The Cafe Picasso was a large multilevel place adjacent to the vast soaring lobby of the Hotel Condor. Natalie and the short pudgy secretary of state had taken a table on the level that featured a replica of Pablo Picasso's studio built on a floating platform. An androidsim of an aged Picasso was at work at an easel, clad only in a pair of khaki shorts and sandals.

Turning away from watching the android, Secretary Torres said, “A very fascinating artist. Full of fire.”

“He's okay,” said Natalie.

“Before we leave, we'll go up to the top level of the cafe and see the animated
Guernica.
” From his breast pocket he took a bright orange plyochief and dabbed at his perspiring forehead. “I find myself, my dear, in an unpleasant position. Not merely unpleasant but dangerous.”

She rested one arm on the small table, which had a Picasso dove etched on its plastiglass surface.

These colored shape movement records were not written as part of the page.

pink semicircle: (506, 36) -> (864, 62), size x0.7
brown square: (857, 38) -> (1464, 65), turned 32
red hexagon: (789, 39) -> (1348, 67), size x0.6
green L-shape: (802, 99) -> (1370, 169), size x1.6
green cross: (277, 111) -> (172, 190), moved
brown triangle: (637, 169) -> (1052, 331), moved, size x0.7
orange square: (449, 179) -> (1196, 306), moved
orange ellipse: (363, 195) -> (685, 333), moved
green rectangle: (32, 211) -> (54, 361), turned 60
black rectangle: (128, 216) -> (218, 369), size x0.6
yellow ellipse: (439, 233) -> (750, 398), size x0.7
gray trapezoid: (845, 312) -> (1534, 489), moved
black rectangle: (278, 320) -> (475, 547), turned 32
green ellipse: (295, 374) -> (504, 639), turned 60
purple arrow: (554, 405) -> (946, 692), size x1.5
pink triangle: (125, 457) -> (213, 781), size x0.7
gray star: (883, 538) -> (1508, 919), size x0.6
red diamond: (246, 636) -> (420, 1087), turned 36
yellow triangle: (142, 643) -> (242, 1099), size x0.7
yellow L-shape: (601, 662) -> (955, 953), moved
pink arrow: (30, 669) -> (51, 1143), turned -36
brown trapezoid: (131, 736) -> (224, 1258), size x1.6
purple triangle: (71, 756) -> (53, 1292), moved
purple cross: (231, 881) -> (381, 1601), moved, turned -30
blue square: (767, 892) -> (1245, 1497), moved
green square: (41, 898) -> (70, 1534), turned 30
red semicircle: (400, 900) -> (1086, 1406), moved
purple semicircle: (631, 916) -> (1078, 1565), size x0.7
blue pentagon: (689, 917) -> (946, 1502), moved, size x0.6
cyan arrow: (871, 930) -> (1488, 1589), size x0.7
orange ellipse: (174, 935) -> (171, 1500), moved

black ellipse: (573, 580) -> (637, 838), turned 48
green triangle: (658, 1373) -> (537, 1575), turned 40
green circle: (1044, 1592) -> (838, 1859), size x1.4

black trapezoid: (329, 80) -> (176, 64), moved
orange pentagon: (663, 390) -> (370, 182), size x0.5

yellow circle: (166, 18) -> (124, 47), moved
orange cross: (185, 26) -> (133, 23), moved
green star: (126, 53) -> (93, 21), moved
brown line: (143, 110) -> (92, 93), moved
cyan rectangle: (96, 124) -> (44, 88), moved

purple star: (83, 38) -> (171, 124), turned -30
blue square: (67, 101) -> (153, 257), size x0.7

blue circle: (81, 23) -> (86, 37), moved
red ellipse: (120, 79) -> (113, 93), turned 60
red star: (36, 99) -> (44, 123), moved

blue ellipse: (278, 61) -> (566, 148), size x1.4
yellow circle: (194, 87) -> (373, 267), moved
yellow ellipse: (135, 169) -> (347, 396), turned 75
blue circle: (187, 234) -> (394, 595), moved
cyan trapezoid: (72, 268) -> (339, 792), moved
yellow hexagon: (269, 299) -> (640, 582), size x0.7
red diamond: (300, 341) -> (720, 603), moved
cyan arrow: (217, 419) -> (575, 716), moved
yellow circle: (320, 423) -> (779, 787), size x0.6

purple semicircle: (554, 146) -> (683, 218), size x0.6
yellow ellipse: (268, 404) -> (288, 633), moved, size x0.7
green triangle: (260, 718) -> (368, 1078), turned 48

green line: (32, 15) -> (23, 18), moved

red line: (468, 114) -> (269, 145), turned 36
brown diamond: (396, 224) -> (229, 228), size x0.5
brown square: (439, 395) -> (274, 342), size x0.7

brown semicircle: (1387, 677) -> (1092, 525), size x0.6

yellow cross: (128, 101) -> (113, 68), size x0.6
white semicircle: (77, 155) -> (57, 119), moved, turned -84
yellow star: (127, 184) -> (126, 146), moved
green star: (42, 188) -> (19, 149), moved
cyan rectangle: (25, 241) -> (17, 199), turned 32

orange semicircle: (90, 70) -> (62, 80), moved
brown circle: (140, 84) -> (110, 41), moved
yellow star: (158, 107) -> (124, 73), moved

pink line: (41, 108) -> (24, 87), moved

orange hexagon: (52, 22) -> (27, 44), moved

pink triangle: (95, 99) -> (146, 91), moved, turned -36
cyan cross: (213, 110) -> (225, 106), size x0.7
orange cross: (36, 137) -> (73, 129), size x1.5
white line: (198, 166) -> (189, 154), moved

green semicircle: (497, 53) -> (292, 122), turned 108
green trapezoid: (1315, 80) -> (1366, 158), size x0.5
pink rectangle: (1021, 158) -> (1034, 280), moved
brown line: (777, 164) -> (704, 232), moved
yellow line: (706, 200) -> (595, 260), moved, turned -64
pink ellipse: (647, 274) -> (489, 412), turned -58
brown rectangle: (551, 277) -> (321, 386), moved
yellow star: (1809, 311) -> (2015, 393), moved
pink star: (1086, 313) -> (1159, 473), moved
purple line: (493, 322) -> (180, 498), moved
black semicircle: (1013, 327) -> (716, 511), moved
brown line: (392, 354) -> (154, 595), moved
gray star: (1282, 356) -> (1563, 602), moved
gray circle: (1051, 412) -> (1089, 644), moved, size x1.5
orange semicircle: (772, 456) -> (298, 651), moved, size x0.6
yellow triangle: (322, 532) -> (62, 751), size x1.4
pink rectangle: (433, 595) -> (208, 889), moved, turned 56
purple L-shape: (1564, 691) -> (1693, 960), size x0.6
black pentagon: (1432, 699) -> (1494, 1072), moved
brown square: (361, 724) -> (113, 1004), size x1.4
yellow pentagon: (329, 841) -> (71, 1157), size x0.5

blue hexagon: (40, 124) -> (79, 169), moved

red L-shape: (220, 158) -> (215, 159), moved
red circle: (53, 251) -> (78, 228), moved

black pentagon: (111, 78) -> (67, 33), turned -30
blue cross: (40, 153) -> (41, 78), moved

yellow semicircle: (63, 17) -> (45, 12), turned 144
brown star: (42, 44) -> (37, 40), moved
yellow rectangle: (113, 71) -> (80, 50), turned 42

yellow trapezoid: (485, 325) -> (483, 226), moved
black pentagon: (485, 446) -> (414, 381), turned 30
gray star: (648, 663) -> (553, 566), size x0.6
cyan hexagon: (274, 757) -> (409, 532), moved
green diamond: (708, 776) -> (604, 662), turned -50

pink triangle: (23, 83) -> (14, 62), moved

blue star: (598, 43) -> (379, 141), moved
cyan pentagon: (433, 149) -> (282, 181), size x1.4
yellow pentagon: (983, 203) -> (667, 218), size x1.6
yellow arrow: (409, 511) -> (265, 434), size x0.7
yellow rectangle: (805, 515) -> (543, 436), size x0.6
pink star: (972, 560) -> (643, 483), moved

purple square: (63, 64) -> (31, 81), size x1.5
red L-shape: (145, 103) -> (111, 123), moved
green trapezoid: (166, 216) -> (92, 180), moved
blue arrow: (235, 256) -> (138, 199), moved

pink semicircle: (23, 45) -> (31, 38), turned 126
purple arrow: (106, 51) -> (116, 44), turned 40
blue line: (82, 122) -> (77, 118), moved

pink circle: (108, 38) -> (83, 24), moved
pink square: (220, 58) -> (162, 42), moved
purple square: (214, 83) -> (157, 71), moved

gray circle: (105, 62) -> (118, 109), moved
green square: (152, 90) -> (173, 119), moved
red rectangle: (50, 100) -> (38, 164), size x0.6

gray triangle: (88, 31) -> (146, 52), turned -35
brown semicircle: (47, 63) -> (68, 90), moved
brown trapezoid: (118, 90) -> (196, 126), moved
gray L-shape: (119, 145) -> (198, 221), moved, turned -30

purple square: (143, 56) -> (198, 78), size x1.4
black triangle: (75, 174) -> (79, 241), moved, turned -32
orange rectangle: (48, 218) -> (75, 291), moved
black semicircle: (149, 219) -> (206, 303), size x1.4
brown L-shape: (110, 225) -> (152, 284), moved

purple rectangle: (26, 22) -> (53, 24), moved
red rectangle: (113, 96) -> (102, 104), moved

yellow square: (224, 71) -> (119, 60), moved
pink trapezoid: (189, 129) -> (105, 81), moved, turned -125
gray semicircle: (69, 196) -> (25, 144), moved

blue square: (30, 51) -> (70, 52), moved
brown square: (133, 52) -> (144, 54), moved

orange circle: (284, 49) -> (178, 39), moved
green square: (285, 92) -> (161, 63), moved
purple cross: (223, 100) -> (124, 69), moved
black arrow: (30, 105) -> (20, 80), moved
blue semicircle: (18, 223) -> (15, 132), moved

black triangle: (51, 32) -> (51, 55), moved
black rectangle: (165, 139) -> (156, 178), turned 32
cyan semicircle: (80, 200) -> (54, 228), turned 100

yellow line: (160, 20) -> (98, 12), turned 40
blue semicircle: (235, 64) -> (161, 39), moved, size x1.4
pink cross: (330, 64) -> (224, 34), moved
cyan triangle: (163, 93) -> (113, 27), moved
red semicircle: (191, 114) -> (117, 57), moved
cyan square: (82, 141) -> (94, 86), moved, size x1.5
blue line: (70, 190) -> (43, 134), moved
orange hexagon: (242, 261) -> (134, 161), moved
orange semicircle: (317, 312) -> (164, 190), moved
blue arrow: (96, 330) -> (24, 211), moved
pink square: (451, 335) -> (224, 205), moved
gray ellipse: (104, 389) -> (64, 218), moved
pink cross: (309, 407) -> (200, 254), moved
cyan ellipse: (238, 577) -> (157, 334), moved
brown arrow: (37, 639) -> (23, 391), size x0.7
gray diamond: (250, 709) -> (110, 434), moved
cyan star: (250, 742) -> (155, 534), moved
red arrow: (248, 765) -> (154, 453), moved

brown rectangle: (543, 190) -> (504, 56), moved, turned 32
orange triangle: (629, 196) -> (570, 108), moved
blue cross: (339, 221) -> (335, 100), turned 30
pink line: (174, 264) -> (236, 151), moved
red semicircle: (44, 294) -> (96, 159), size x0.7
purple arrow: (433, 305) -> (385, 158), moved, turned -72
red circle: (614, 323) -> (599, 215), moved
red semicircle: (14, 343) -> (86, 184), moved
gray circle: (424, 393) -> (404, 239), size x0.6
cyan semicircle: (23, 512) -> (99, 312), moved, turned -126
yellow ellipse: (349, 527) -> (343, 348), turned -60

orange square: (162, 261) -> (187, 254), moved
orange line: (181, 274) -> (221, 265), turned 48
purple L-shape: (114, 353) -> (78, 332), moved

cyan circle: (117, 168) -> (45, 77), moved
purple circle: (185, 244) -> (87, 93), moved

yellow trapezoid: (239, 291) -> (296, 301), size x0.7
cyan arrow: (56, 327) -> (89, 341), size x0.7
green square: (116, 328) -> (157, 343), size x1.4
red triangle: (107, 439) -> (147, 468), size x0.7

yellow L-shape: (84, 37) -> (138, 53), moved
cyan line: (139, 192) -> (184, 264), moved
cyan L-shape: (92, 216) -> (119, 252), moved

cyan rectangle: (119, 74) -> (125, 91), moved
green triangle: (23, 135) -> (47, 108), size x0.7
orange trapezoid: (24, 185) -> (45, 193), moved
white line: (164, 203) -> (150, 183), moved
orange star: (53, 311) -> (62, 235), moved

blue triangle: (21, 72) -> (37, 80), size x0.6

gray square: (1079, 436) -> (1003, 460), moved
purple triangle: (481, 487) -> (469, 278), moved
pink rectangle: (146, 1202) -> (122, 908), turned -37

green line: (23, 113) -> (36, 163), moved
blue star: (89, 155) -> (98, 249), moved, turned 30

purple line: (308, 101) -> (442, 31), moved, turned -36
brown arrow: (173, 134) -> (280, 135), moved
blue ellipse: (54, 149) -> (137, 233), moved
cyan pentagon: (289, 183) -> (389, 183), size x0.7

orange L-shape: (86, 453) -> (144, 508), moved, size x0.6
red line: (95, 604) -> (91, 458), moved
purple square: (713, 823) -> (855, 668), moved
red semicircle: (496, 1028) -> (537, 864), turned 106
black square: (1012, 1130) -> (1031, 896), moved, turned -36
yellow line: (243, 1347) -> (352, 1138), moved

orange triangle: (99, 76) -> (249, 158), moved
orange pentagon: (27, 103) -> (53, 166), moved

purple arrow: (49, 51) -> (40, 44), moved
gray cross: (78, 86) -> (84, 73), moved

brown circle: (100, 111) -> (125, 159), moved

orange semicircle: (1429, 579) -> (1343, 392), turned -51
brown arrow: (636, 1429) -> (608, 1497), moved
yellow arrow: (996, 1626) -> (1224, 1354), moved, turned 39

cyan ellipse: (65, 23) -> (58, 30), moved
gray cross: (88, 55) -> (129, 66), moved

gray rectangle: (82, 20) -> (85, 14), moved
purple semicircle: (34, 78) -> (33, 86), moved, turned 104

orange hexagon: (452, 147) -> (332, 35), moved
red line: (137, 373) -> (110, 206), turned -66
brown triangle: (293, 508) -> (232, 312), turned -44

Leaning closer to the politician, Natalie said, “This has to do with what we talked about the other day, Señor Torres?”

He wiped his forehead. “
Sí
, my dear,” he replied. “The guns,
sí
. On that previous occasion I made light of your suggestions that the Garcia regime was going to be the target of an imminent coup.”

“You were perspiring a lot then, too, Mr. Secretary,” reminded Natalie, watching the pudgy man. “Being a seasoned reporter, I knew you weren't being absolutely honest and forthright with me.”


Es verdad
,” admitted Torres. “I already knew that weapons of some kind had been delivered to Janeiro Martinez, that he was planning to use them in an attempt to overthrow our government.”

“Does President Garcia know what you know? I assume, as a trusted member of his cabinet, you'd have—”

“The situation,
señorita
, is a complex one, very delicate,” he said, wiping at his forehead with the orange plyochief. “One has a loyalty to one's country, but also to oneself.”

“So you haven't discussed this with Garcia?”

“There are several factors to consider,” said Torres, glancing again at the android Picasso. “For one thing, your American government is involved.”

“I know about the Office of Clandestine Operations.”

“It goes somewhat higher than that. There is, I am fairly certain, someone high in the Interim Cabinet, which was established after your president was forced to resign. Someone in that cabinet who is active in what's going on.”

Natalie sat up. “I didn't know that. Who?”

“I am unable to say. However, I know that a certain segment of the United States government wants President Garcia out of power.” He wiped at his forehead with the orange plyochief. “I'll go, too. But I've been hoping to arrange a safe and comfortable retirement for myself.”

“And that's not possible anymore?”

He shook his head slowly and sadly. “I've learned that I won't be allowed to live should the coup succeed,” he said. “That is a very sobering reality to have to adjust to.”